There are a Kasparaow -AB module further, separable, graded C * - algebra. Then a graduate Hilbert D- module and you can the Hilbert B ⊗ D module, the outer tensor product of two graded Hilbert C * -modules form. * is then a homomorphism and an operator who makes a Kasparow A ⊗ ⊗ D DB module. In this way we obtain a homomorphism

Bott periodicity

We write the group as. By iterated with the formation of the graduate tensor, one could also define higher KK - groups:

But that turns out to be unnecessary, because one can show that

This is called the formal Bott periodicity, because it behaves similar to the Bott periodicity of K- theory. The formal Bott periodicity can be attributed primarily to the relationship and is therefore much simpler than the real Bott periodicity that uses mounts. But these real Bott periodicity can be proved in the KK - Theroie.

Is a C *-algebra, we denote by the device to attach from, that is, the C * - algebra of all continuous functions which vanish at infinity. Then we have

• ,

Alternative description of KK1 (A, B)

Here, we define so-called CC1 -cycle and show how using an appropriate equivalence relation such Cycles to an alternative description of *-algebras can be used for trivial C graduated.

A CC1 -cycle is a pair consisting of an element and a * - homomorphism such that

It should be the amount of such KK1 -cycle. Two KK1 -cycle and hot homomtop, if there is to

Wherein the evaluation point in the Figure is unique and their strictly - continuous extension to the Multiplikatorenalgebren. This with designated relation is an equivalence relation whose equivalence classes we write with square brackets.

On one has by

Defined addition, a unitary isomorphism call.

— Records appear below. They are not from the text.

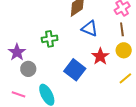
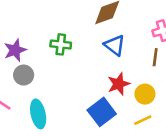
yellow circle: (124, 50) -> (145, 94), moved
blue square: (75, 70) -> (102, 112), moved

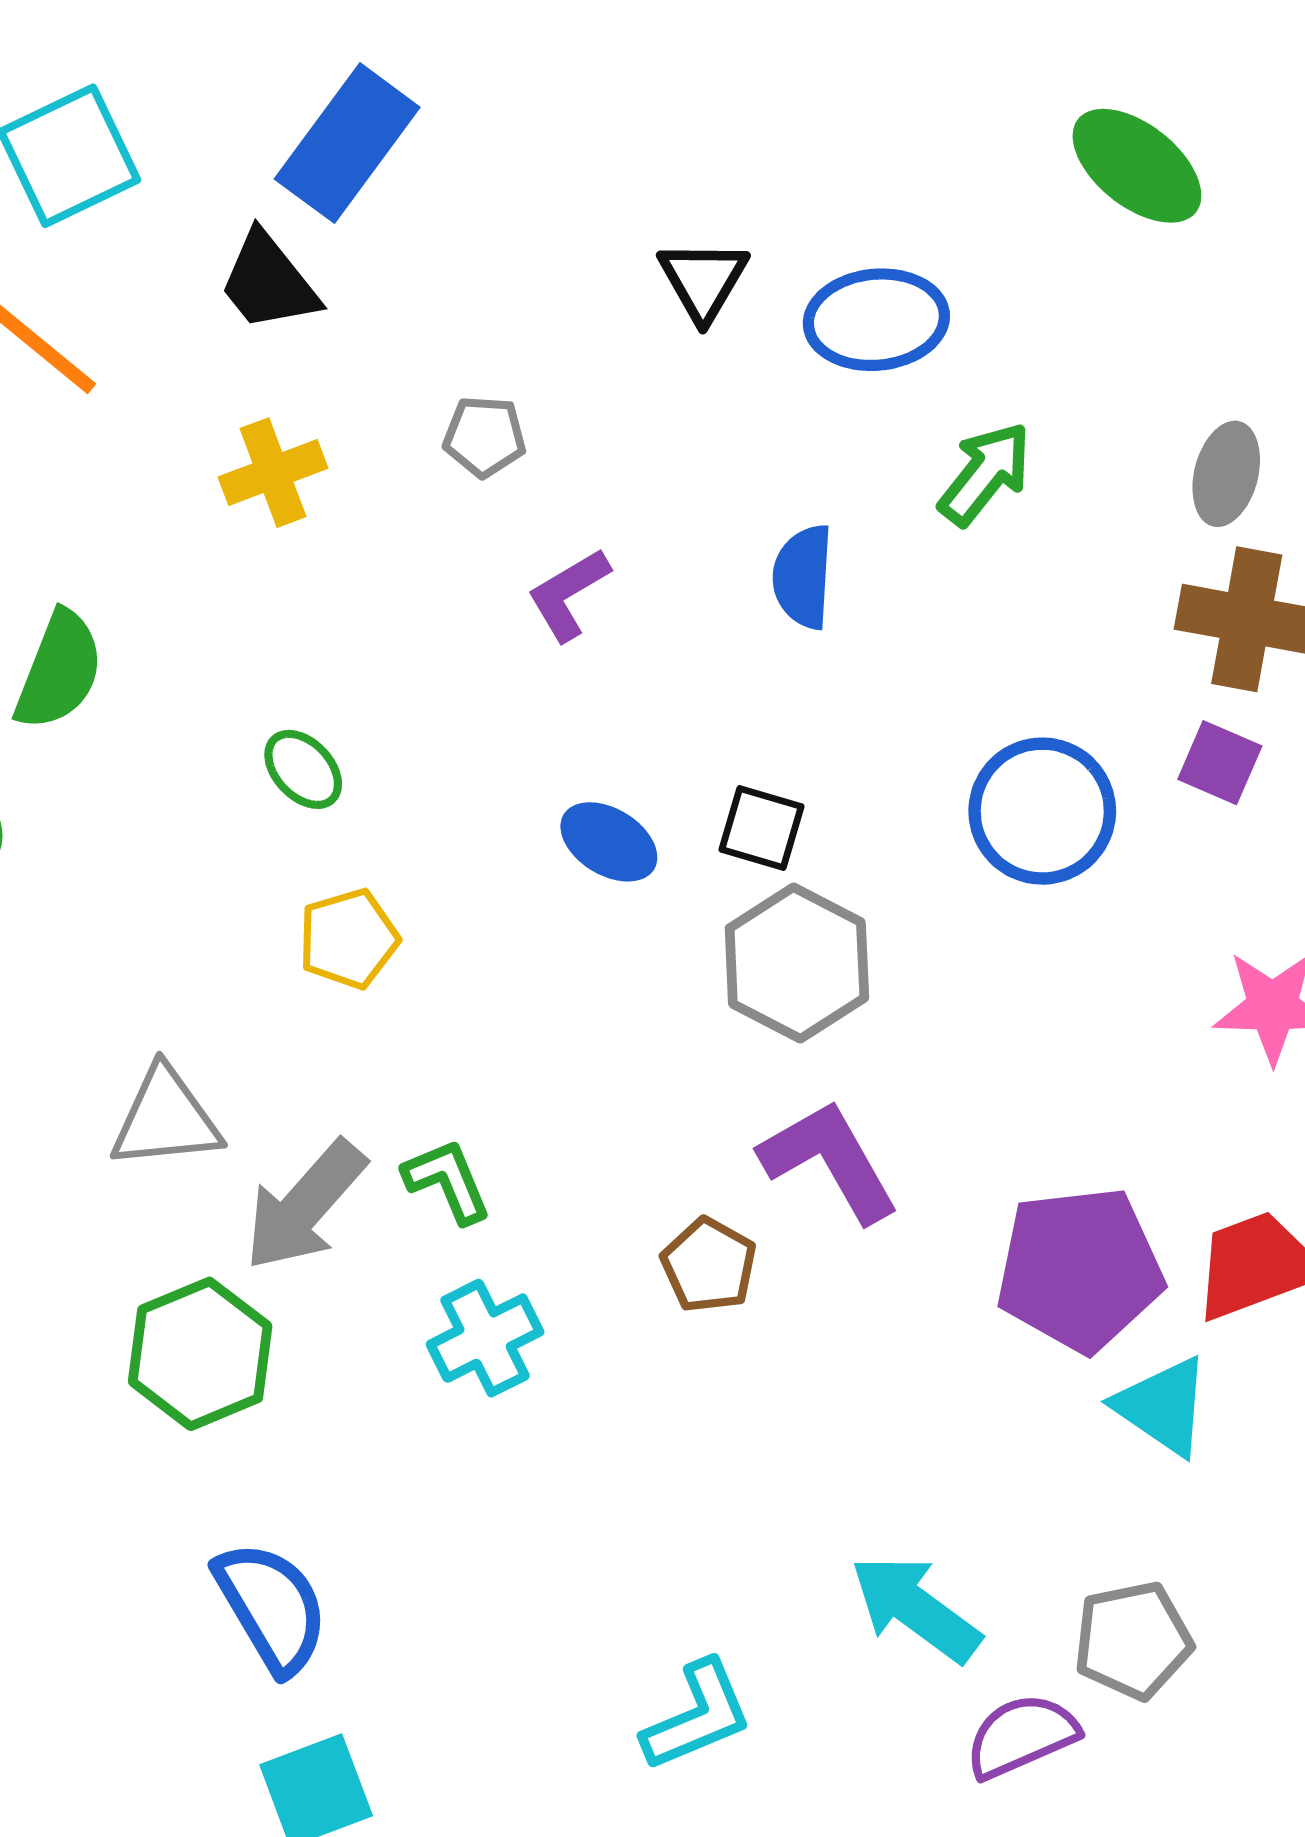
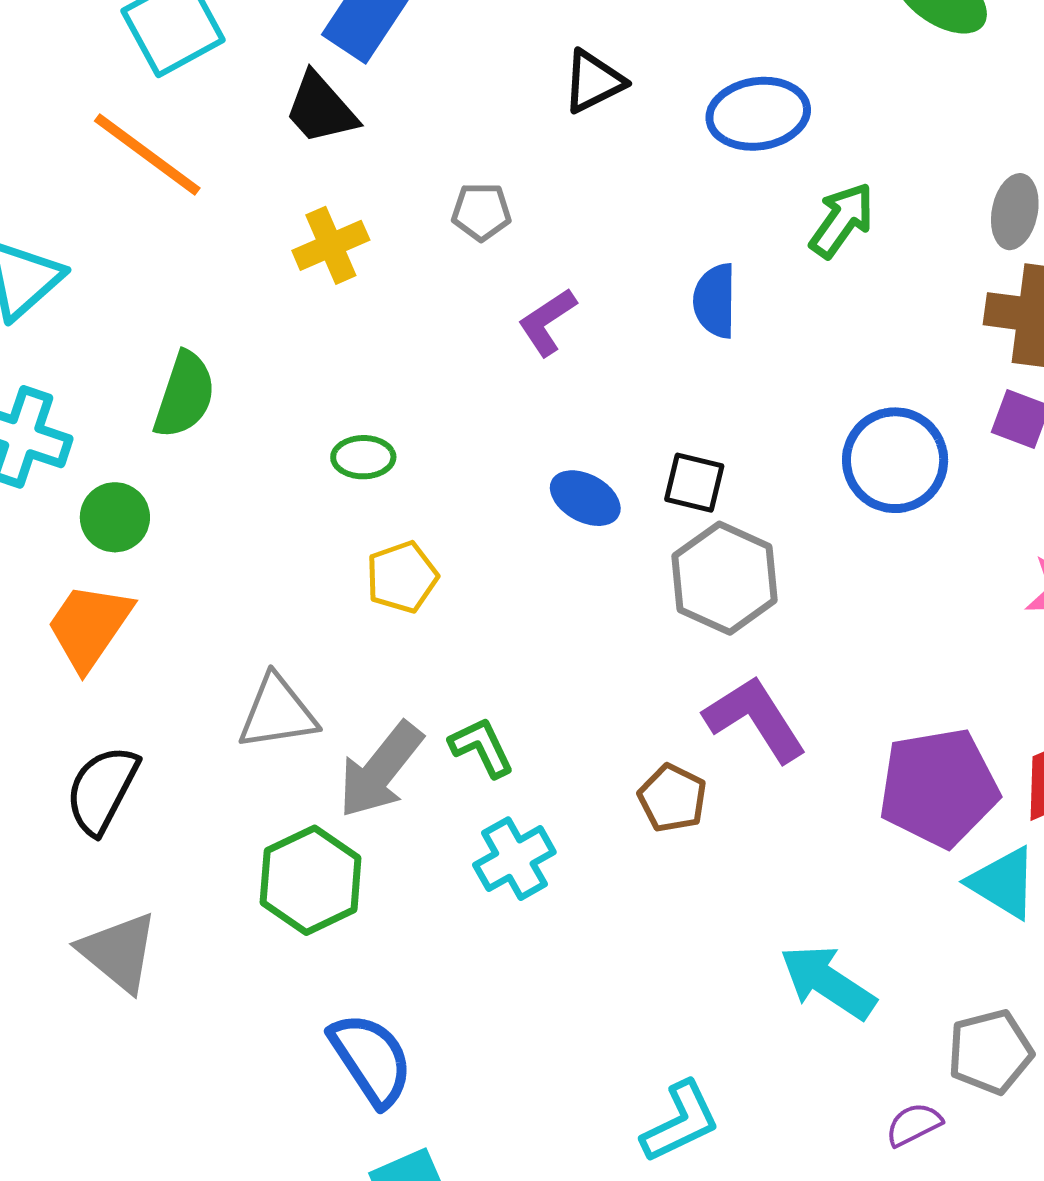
black triangle: (703, 280) -> (593, 81), moved, turned 36
green ellipse: (303, 769) -> (363, 457), turned -44
cyan arrow: (915, 1608) -> (828, 982), moved
purple semicircle: (1022, 1736) -> (914, 1124), size x0.7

We now describe according to an isomorphism of. In this regard it and by defined isomorphism. For a set KK1 -cycle

Then and

Is an isomorphism. This is described regardless of the formal Bott periodicity.

Examples

Homomorphisms

Is a graduate * - homomorphism between C *-algebras, so is a Kasparov AB- module. Note to the agreed above condition is that - unital; so as Hilbert - actually generated countable ( with trivial graduation) module. The equivalence class is often referred to with. The elements are to assume the role of identities in the below to be discussed Kasparov product.

KK ( ℂ, ℂ )

There were with with graduation and the * - homomorphism. Furthermore, the quotient map is in the Calkin algebra. Be an operator, so that unitary. Then

Since unitary is, is a Fredholm operator, and one can show that

A group isomorphism, where index denotes the Fredholm index.

K- groups

We show here how the K- groups of a C * - algebra appear ( with trivial graduation) in the KK - theory again.

Whether it is a unitary member of the outer multipliers Algebra Algebra of C *, that is, from the ratio of the multipliers algebra tensor and the C *-algebra operators of the compact to a separable Hilbert space for this tensor. Be a foot lifter of, that is. Then

Note here that, and therefore, the third component of the specified element is actually and clearly has the level 1. is the * - homomorphism. Then it can be shown that the association of

A group isomorphism is. As stated in the article about Multiplikatorenalgebren, one also has a natural isomorphism, so that one obtains a total isomorphism.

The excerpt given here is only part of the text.